TASK STATEMENT: Please copy every line below that contains the string "Algemene".

Page images and extracted text:
########################################

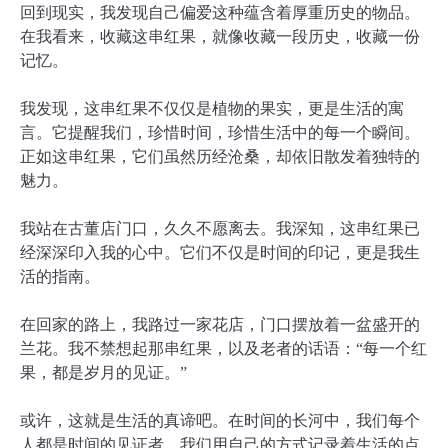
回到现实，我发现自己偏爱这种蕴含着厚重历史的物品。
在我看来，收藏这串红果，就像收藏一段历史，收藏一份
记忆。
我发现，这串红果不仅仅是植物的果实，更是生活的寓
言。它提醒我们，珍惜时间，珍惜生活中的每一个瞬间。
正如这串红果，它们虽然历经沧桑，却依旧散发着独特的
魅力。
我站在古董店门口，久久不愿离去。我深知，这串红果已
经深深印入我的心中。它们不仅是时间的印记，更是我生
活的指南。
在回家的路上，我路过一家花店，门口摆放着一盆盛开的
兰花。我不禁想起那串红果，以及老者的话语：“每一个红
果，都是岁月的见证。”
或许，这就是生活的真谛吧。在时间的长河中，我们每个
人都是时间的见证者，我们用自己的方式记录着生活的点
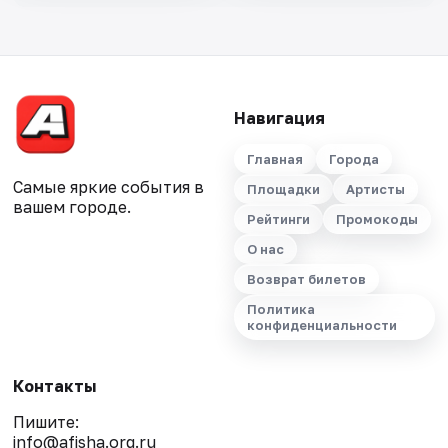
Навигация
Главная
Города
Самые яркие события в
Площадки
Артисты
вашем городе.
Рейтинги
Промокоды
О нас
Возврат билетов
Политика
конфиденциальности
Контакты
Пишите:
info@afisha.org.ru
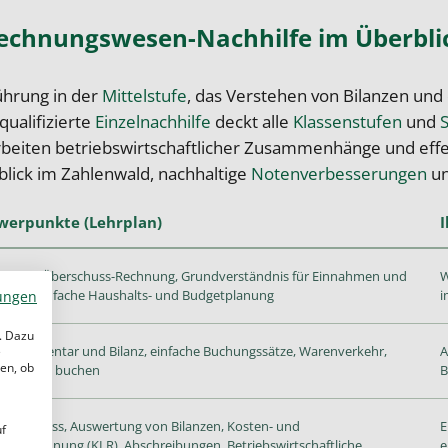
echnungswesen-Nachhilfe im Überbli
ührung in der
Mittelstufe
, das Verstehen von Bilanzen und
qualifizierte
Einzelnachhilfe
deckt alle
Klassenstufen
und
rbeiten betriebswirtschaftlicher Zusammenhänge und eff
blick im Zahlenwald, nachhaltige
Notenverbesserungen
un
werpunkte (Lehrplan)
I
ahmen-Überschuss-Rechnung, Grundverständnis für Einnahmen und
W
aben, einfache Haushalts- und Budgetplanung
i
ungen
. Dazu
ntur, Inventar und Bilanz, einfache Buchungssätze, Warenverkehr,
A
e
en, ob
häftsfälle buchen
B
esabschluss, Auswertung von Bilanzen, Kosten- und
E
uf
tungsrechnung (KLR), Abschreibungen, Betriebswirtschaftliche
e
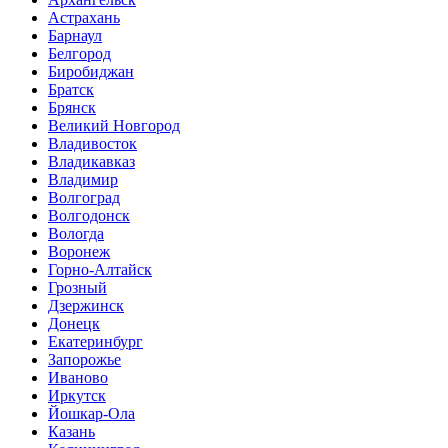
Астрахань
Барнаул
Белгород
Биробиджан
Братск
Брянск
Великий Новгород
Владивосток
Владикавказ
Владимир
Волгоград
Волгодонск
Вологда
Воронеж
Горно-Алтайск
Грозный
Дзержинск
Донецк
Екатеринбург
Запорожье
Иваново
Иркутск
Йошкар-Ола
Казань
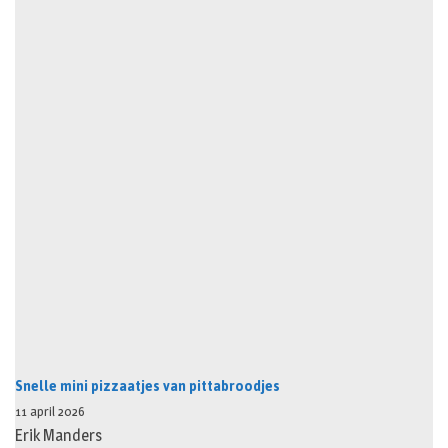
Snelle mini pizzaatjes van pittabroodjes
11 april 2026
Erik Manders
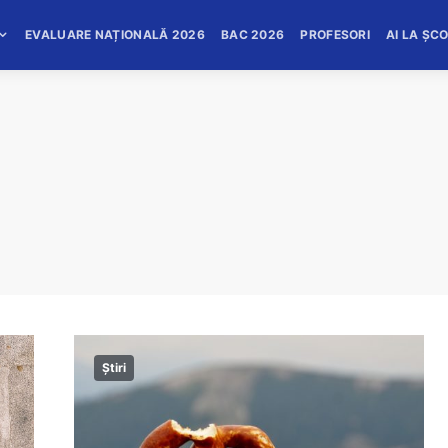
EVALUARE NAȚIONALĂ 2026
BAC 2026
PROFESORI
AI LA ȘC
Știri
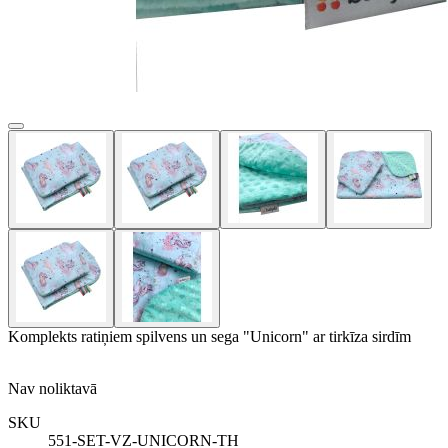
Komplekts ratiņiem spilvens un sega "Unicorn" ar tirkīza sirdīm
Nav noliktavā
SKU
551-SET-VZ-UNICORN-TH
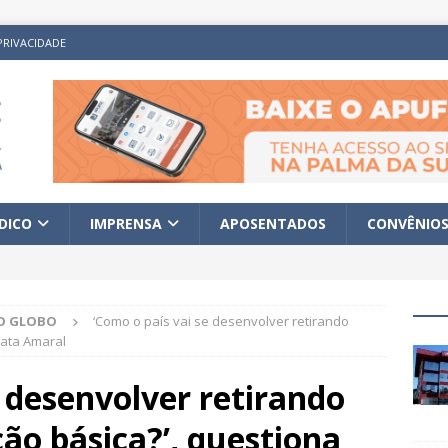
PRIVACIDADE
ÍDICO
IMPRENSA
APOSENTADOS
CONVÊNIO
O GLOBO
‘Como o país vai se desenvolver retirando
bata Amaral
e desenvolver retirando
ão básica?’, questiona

########################################

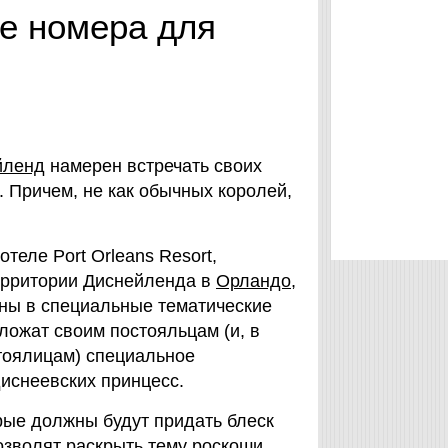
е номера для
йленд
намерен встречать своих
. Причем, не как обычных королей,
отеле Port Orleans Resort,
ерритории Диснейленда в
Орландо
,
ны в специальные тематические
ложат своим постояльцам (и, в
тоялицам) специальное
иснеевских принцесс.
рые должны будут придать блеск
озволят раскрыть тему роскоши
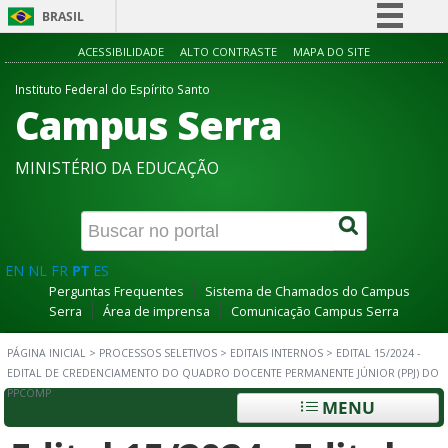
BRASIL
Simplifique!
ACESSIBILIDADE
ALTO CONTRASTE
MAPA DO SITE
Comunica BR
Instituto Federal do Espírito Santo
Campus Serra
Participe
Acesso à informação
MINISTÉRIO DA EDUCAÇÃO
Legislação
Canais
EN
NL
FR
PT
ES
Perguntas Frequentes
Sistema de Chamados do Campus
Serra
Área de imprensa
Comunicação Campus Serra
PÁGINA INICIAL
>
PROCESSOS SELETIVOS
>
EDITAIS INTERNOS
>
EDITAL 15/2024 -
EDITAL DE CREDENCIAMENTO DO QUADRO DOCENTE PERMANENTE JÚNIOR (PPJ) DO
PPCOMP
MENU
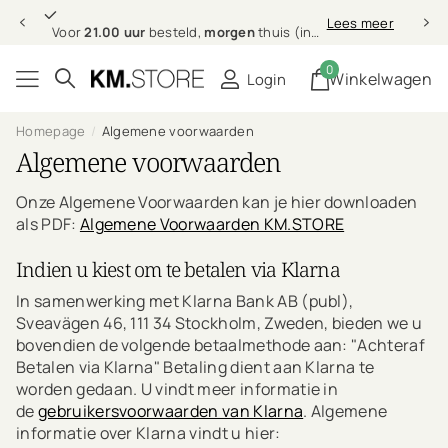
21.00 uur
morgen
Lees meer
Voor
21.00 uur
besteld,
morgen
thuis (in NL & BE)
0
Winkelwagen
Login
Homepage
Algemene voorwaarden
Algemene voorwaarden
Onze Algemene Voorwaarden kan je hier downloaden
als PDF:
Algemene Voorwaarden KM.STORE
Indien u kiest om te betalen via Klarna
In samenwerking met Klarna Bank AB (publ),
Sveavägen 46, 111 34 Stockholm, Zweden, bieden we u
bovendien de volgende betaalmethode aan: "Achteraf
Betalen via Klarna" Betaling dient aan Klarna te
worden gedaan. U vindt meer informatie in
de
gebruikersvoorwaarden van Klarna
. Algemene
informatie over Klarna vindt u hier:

########################################

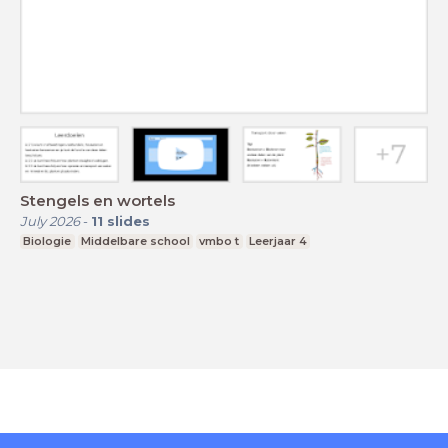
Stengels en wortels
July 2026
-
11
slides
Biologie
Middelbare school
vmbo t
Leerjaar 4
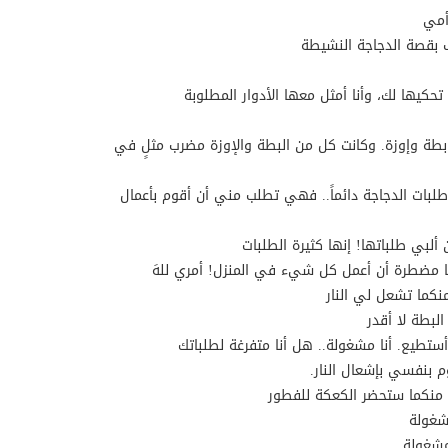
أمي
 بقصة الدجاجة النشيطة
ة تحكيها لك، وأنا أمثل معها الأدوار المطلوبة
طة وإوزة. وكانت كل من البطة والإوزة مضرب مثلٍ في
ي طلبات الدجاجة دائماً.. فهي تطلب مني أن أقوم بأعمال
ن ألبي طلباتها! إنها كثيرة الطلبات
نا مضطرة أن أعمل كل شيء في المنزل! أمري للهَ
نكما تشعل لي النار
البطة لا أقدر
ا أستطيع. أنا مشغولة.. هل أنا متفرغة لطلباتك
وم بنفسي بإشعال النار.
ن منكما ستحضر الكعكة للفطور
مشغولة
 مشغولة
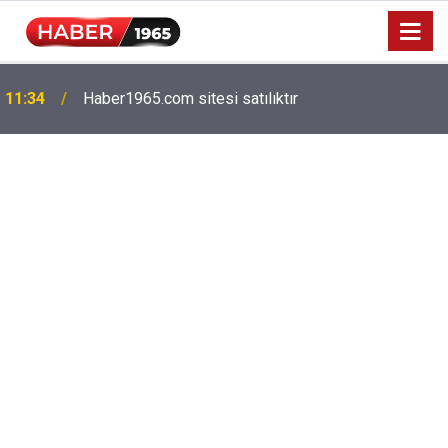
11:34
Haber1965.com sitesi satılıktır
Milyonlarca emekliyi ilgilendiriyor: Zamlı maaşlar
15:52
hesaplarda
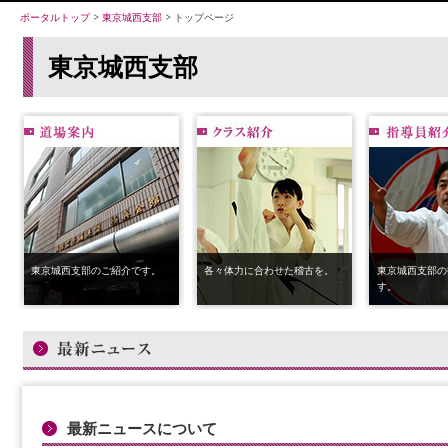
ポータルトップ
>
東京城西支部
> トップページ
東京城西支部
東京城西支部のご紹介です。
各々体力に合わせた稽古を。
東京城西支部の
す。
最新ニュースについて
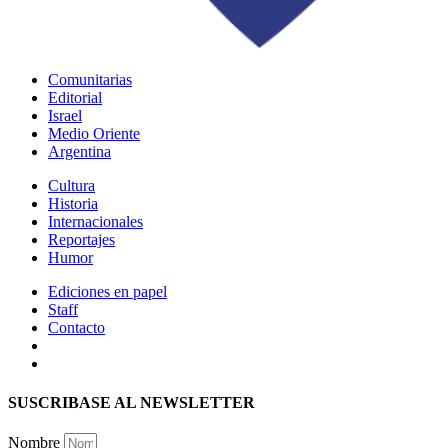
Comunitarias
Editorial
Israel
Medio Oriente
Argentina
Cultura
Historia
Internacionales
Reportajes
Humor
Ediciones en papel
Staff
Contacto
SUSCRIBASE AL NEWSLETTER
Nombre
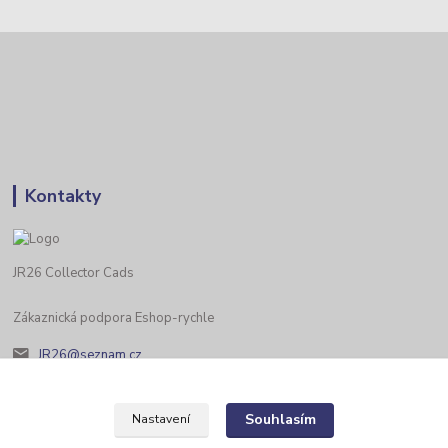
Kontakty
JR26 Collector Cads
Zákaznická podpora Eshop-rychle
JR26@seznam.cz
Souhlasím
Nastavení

########################################

EXERCISE RESULT:
Algemene voorwaarden
Algemene voorwaarden
Onze Algemene Voorwaarden kan je hier downloaden
Algemene Voorwaarden KM.STORE
. Algemene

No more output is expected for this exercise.